Die Familie Schwindt

Ein Ahnenforschungsblog

Suchanfrage LOSER und Lagerlisten

Verfasst von Annette Schwindt am 18. Juni 2009

Hier eine Suchanfrage von meinem Großcousin Friedrich Schwindt:

Meine Großmutter Christina SCHWINDT, Tochter von Katharina Elisabeth WILL und Johann SCHWINDT aus Feketitsch hatte mit ihrem Mann Peter MAYER zwei Söhne (Peter und Philipp) und später in Novi Vrbas mit Friedrich Loser weitere sechs Kinder. Auch Friedrich LOSER hatte drei Mädchen aus einer ersten Ehe. Bis auf die beiden Kleinkinder von Peter MAYER und Theresia SPANKUS (Frau von Peter Mayer jun.) sind meine Großmutter und alle Kinder nach Kriegsende in Deutschland eingetroffen. Anscheinend ist die Familie nach Kriegsende in ein Lager gekommen. Mich würde interessieren, in welchem Lager sie waren, wie lange und welche Erlebnisse sich bei anderen mit diesem Lager verbinden.

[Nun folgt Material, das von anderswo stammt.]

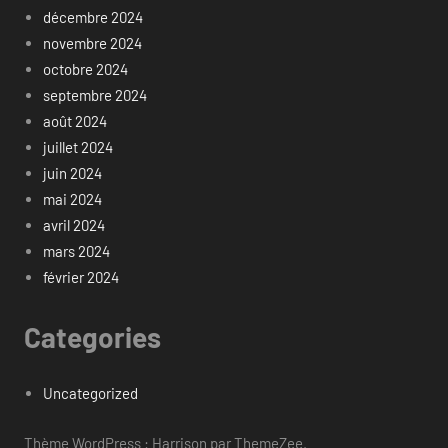
décembre 2024
novembre 2024
octobre 2024
septembre 2024
août 2024
juillet 2024
juin 2024
mai 2024
avril 2024
mars 2024
février 2024
Categories
Uncategorized
Thème WordPress : Harrison par ThemeZee.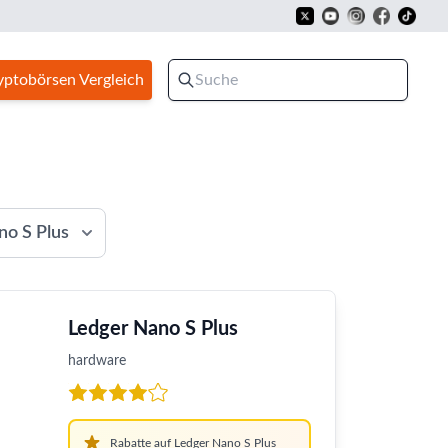
yptobörsen Vergleich
no S Plus
Ledger Nano S Plus
hardware
Rabatte auf Ledger Nano S Plus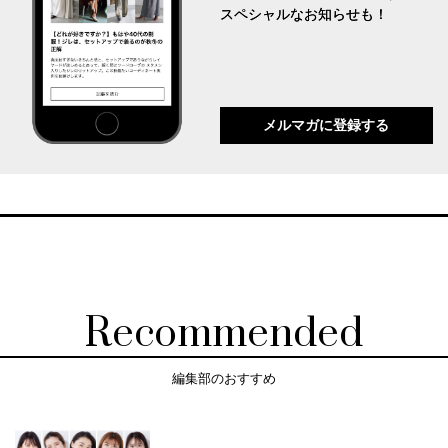
スペシャルなお知らせも！
メルマガに登録する
Recommended
編集部のおすすめ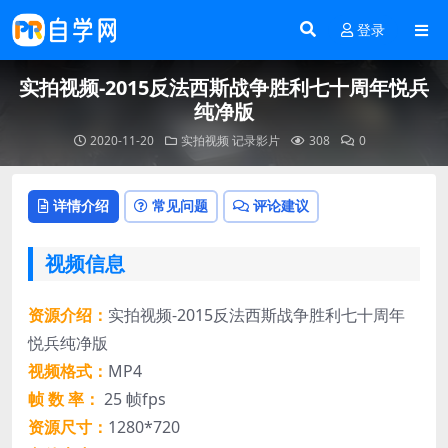
登录
实拍视频-2015反法西斯战争胜利七十周年悦兵
纯净版
2020-11-20
实拍视频
记录影片
308
0
详情介绍
常见问题
评论建议
视频信息
资源介绍：
实拍视频-2015反法西斯战争胜利七十周年
悦兵纯净版
视频格式：
MP4
帧 数 率：
25 帧fps
资源尺寸：
1280*720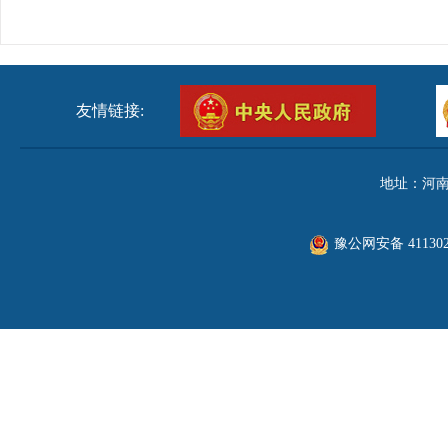
友情链接:
地址：河南
豫公网安备 411302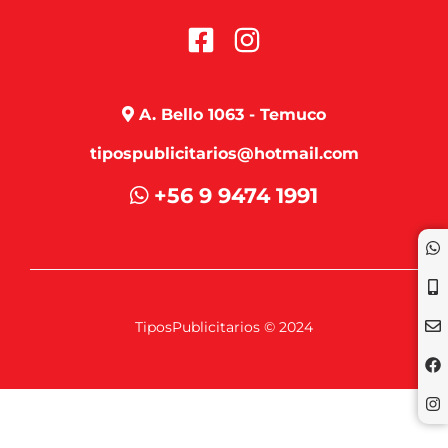
A. Bello 1063 - Temuco
tipospublicitarios@hotmail.com
+56 9 9474 1991
TiposPublicitarios © 2024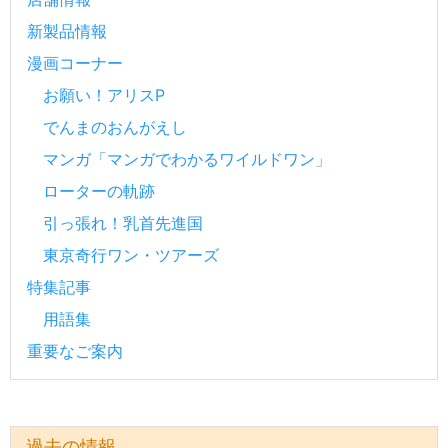
新製品情報
漫画コーナー
お願い！アリスP
でんまのおんがえし
マンガ「マンガでわかるワイルドワン」
ローターの軌跡
引っ張れ！乳首先進国
東京奇行ワン・ツアーズ
特集記事
用語集
重要なご案内
過去の情報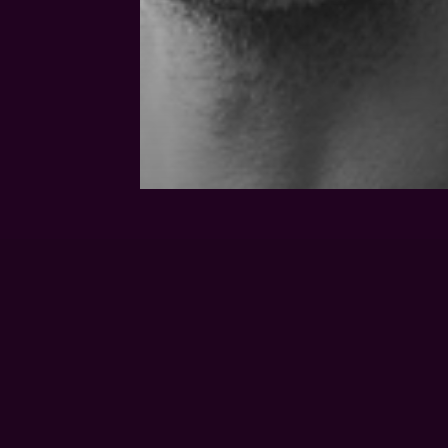
Kursleiter
Mitarbeiter
DANIEL
MARTINS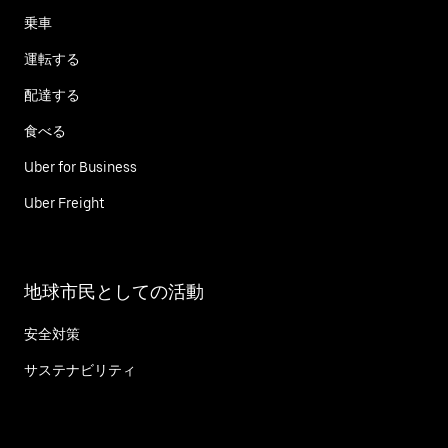
乗車
運転する
配達する
食べる
Uber for Business
Uber Freight
地球市民としての活動
安全対策
サステナビリティ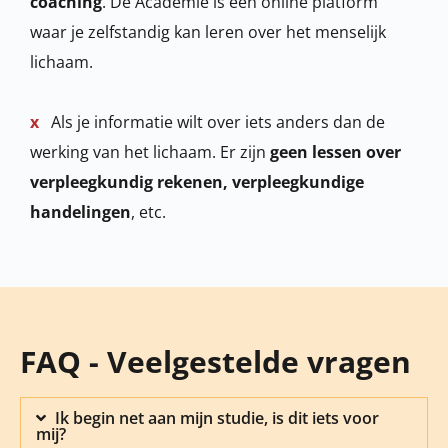
coaching
. De Academie is een online platform
waar je zelfstandig kan leren over het menselijk
lichaam.
x
Als je informatie wilt over iets anders dan de
werking van het lichaam. Er zijn
geen lessen over
verpleegkundig rekenen, verpleegkundige
handelingen
, etc.
FAQ - Veelgestelde vragen
Ik begin net aan mijn studie, is dit iets voor
mij?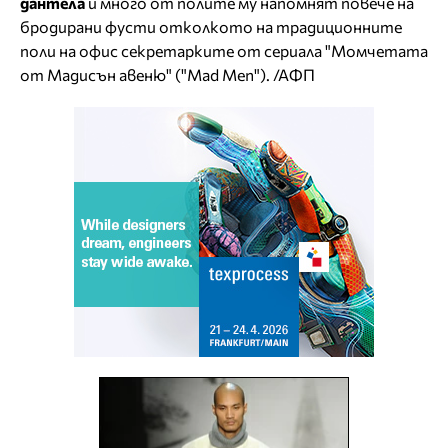
дантела
и много от полите му напомнят повече на
бродирани фусти отколкото на традиционните
поли на офис секретарките от сериала "Момчетата
от Мадисън авеню" ("Mad Men"). /АФП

Leider wissen wir auch nichts über die erste Ehe von Friedrich LOSER, der bereits 1935 wohl nach einem Arbeitsunfall verstarb. Deshalb meine Fragen:

- Gibt es irgendwo Listen, die aufzeigen, welcher Siedler in welches Lager verbracht wurde?

- Hat jemand Informationen zur 1.Ehe von Friedrich LOSER, geb. 2.6.1878 in Binguli?

7 Antworten zu “Suchanfrage LOSER und Lagerlisten”

  1. Meinem Vater zufolge gibt es keine solchen Lagerlisten. Die Einwohner von Vrbas seien zunächst in ein eigens dort eingerichtetes Lager verbracht worden, wo es nachts häufig Erschießungen gegeben habe. Dem hätten dann aber die Russen ein Ende gesetzt. Auch Einwohner aus anderen Oren seien in diesem Lager gewesen. Später habe es dann Weitertransporte nach Jarek, Kruschewlje und Gakowo gegeben. Lediglich eine Liste der Verstorbenen sei im Heimatbuch Vrbas zu finden.

    Da ich dieses Buch aber nicht habe, kann ich darüber hinaus leider nicht weiterhelfen.

  2. Herbert sagte

    Hallo!
    Ich verstehe die Frage so, ob es Lagerlisten in D e u t s c h l a n d gab, die man einsehen kann.
    Ich wurde 1945 im Lager Alling bei Regensburg (Bayern) geboren und habe versucht an die dortigen Lagerlisten zu kommen.
    Im Lager gab es viele Donauschwaben, es war ein Durchzugslager, die Verweildauer war relativ kurz, ein Großteil der Insassen ist anschließend nach Baden-Württemberg gekommen.
    Eine Einsicht in die bei der Gemeinde lagernden Listen wurde mir nicht gestattet – unter dem Hinweis, daß dies der Datenschutz nicht zulässt.
    Ebenso sind die Heimatortkarteien (bei denen man evtl. auch den Aufenhaltsort nach 1945 sehen könnte), nicht öffentlich zugänglich.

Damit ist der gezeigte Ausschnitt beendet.